■ THE PROBLEM:
Below is some data. Retype exactly the lines starting at the one with "No code custom branded sites" and ending at the one with "properties, you need to find a destination".

■ RECORDS FOR THE EXERCISE:
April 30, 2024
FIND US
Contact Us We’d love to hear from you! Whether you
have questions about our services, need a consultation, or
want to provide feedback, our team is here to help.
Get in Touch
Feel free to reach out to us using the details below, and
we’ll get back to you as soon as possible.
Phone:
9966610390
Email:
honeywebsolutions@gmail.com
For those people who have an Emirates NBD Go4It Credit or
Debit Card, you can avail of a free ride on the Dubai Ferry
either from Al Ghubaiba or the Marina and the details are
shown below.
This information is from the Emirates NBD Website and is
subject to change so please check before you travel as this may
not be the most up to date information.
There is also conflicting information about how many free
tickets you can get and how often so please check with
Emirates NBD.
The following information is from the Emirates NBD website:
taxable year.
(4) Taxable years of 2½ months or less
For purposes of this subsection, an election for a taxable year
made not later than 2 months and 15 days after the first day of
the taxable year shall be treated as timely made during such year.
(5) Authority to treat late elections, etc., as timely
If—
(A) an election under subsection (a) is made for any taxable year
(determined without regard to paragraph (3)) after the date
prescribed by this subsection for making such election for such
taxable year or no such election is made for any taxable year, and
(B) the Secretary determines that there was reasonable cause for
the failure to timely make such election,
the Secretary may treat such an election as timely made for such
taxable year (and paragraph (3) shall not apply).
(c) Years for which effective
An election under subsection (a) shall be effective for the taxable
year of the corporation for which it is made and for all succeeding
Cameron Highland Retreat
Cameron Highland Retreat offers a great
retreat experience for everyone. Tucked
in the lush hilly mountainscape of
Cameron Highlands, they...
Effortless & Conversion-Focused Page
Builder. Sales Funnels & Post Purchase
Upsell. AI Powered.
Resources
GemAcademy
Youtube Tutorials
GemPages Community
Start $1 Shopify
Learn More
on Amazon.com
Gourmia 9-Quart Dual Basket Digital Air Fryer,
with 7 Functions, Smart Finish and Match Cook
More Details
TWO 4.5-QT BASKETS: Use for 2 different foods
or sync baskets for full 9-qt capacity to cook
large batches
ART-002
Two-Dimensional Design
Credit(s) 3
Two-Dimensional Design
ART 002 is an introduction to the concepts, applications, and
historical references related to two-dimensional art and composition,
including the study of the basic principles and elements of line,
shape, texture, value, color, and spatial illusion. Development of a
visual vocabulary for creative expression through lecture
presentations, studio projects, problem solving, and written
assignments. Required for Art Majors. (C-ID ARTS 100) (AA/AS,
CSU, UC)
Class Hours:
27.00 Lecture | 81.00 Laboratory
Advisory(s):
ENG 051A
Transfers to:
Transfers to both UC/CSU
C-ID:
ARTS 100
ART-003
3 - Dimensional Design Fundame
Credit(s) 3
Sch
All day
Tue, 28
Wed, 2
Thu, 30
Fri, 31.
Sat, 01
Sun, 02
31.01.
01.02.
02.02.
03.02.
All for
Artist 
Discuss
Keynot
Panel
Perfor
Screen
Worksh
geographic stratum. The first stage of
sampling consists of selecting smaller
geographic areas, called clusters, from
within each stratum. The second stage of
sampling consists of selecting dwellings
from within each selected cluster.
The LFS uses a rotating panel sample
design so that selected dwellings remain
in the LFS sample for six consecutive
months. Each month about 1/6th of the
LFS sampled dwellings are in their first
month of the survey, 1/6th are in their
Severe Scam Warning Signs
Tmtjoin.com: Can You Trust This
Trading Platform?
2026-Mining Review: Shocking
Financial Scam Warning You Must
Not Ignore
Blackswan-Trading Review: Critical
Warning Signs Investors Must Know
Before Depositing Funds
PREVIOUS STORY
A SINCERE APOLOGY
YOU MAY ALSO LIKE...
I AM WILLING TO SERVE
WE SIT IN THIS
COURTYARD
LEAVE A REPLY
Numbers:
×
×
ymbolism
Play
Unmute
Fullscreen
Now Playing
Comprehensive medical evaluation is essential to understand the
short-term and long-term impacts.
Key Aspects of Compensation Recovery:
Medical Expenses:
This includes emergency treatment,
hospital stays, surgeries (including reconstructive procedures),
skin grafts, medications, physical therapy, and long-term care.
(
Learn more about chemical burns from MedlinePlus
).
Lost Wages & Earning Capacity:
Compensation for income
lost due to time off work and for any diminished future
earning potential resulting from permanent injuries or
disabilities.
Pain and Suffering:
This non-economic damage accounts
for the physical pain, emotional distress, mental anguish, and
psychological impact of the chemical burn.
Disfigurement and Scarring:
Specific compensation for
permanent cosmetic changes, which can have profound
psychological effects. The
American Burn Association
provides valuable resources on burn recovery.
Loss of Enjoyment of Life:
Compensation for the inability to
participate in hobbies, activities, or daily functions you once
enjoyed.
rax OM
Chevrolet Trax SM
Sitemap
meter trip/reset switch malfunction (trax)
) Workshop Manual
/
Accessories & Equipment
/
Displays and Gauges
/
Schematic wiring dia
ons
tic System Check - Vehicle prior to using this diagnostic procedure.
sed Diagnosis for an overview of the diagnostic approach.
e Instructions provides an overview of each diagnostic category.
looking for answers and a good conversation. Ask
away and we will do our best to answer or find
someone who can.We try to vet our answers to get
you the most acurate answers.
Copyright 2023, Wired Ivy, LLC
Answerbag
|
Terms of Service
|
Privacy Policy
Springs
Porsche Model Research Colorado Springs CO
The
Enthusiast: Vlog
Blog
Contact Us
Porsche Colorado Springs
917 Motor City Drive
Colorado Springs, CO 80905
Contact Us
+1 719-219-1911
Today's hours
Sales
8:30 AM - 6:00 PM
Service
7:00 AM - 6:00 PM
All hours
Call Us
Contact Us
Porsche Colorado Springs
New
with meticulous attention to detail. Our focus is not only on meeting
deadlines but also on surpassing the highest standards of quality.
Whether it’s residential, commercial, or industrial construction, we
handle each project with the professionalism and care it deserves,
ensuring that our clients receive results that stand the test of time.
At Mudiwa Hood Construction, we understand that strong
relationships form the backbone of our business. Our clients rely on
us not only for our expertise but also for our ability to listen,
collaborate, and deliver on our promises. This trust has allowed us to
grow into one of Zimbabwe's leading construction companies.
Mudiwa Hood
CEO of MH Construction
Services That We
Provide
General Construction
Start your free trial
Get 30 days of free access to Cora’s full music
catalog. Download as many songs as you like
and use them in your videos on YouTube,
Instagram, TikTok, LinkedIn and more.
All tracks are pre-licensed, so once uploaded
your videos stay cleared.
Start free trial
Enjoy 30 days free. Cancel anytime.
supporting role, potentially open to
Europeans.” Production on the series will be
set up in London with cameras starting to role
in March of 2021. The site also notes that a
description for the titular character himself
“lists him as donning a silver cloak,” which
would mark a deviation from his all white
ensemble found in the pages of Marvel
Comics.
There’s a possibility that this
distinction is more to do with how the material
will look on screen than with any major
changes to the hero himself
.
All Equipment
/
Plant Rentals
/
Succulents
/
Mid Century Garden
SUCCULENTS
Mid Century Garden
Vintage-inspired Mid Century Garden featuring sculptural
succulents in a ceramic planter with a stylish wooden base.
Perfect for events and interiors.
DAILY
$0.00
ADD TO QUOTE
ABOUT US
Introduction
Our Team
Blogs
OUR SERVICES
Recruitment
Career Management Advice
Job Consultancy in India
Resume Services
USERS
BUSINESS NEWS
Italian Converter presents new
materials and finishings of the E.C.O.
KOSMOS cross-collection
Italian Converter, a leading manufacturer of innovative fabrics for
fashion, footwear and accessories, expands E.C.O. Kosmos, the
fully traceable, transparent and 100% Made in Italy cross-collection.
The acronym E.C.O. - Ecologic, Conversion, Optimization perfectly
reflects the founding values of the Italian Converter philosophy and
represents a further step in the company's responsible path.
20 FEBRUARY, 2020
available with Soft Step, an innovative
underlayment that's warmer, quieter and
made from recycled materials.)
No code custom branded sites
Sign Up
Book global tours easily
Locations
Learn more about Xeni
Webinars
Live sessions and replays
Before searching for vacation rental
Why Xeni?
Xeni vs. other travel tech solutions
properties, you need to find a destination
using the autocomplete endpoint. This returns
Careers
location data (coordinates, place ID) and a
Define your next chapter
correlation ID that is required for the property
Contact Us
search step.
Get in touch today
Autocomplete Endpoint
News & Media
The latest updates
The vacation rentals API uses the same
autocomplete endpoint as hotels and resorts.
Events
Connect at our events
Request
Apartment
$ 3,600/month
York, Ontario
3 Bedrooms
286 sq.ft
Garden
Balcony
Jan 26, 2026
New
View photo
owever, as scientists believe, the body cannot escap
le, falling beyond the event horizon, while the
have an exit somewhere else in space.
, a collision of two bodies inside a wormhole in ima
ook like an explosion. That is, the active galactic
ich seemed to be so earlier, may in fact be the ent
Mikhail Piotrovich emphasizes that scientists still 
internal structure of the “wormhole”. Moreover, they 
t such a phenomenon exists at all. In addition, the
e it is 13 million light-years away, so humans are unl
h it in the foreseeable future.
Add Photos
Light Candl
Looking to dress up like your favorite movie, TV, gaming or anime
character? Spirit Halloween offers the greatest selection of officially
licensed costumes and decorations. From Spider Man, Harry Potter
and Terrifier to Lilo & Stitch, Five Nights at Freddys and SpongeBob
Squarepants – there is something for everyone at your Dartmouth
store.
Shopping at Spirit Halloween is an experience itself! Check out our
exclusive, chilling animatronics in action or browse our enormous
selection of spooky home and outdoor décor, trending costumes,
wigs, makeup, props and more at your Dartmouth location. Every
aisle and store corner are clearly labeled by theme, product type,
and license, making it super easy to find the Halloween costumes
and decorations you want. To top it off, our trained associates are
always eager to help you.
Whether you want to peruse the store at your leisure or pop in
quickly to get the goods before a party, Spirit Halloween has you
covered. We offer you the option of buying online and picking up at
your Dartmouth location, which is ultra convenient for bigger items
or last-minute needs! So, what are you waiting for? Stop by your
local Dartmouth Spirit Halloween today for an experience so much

■ REPLY TO THE TASK:
No code custom branded sites
Sign Up
Book global tours easily
Locations
Learn more about Xeni
Webinars
Live sessions and replays
Before searching for vacation rental
Why Xeni?
Xeni vs. other travel tech solutions
properties, you need to find a destination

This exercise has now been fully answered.